To do -> Transcribe these records exactly, dropping every picture.

Recorded data ->
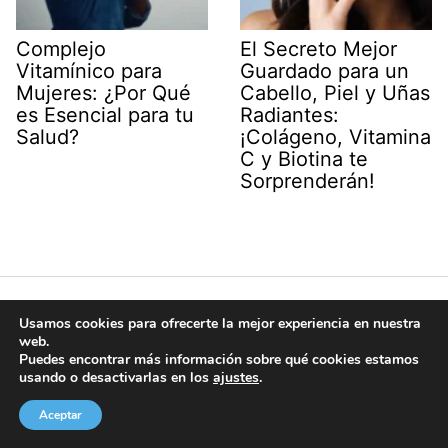
Complejo
El Secreto Mejor
Vitamínico para
Guardado para un
Mujeres: ¿Por Qué
Cabello, Piel y Uñas
es Esencial para tu
Radiantes:
Salud?
¡Colágeno, Vitamina
C y Biotina te
Sorprenderán!
Este sitio web genera ingresos por las compras
Usamos cookies para ofrecerte la mejor experiencia en nuestra
web.
realizadas por los usuarios mediante enlaces de
Puedes encontrar más información sobre qué cookies estamos
afiliado de amazon.
usando o desactivarlas en los
ajustes
.
Aceptar
El contenido de esta página web tiene fines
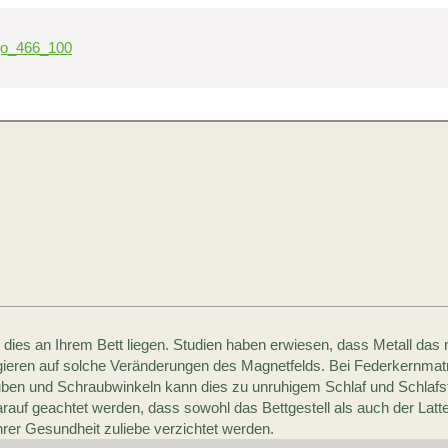
dies an Ihrem Bett liegen. Studien haben erwiesen, dass Metall das n
gieren auf solche Veränderungen des Magnetfelds. Bei Federkernmat
rauben und Schraubwinkeln kann dies zu unruhigem Schlaf und Schlaf
arauf geachtet werden, dass sowohl das Bettgestell als auch der Latt
Ihrer Gesundheit zuliebe verzichtet werden.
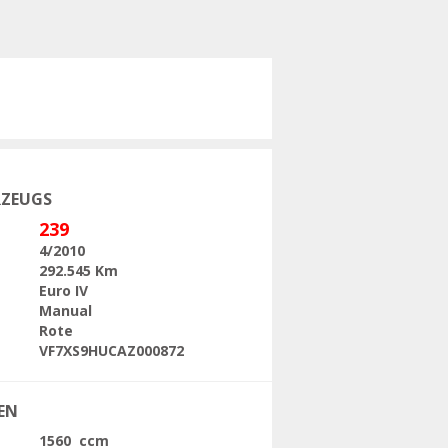
Folgende
RZEUGS
239
4/2010
292.545 Km
Euro IV
Manual
Rote
VF7XS9HUCAZ000872
EN
1560 ccm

Worked solution ->
Complejo
El Secreto Mejor
Vitamínico para
Guardado para un
Mujeres: ¿Por Qué
Cabello, Piel y Uñas
es Esencial para tu
Radiantes:
Salud?
¡Colágeno, Vitamina
C y Biotina te
Sorprenderán!
Este sitio web genera ingresos por las compras
Usamos cookies para ofrecerte la mejor experiencia en nuestra
web.
realizadas por los usuarios mediante enlaces de
Puedes encontrar más información sobre qué cookies estamos
afiliado de amazon.
usando o desactivarlas en los
ajustes
.
Aceptar
El contenido de esta página web tiene fines
dies an Ihrem Bett liegen. Studien haben erwiesen, dass Metall das n
gieren auf solche Veränderungen des Magnetfelds. Bei Federkernmat
rauben und Schraubwinkeln kann dies zu unruhigem Schlaf und Schlaf
arauf geachtet werden, dass sowohl das Bettgestell als auch der Latt
Ihrer Gesundheit zuliebe verzichtet werden.
Folgende
RZEUGS
239
4/2010
292.545 Km
Euro IV
Manual
Rote
VF7XS9HUCAZ000872
EN
1560 ccm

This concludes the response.